-- Opening Marker --
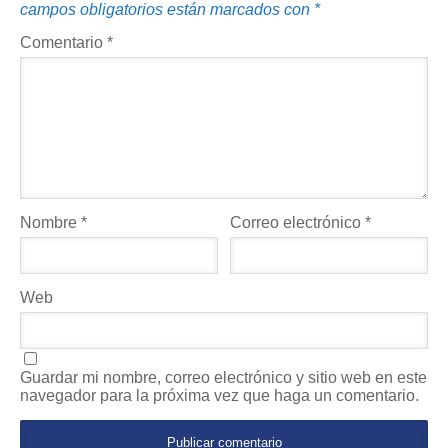
campos obligatorios están marcados con
*
Comentario
*
Nombre
*
Correo electrónico
*
Web
Guardar mi nombre, correo electrónico y sitio web en este
navegador para la próxima vez que haga un comentario.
-- Closing Marker --
Could you give the listing again exactly as it stands, minus any pictures?

campos obligatorios están marcados con
*
Comentario
*
Nombre
*
Correo electrónico
*
Web
Guardar mi nombre, correo electrónico y sitio web en este
navegador para la próxima vez que haga un comentario.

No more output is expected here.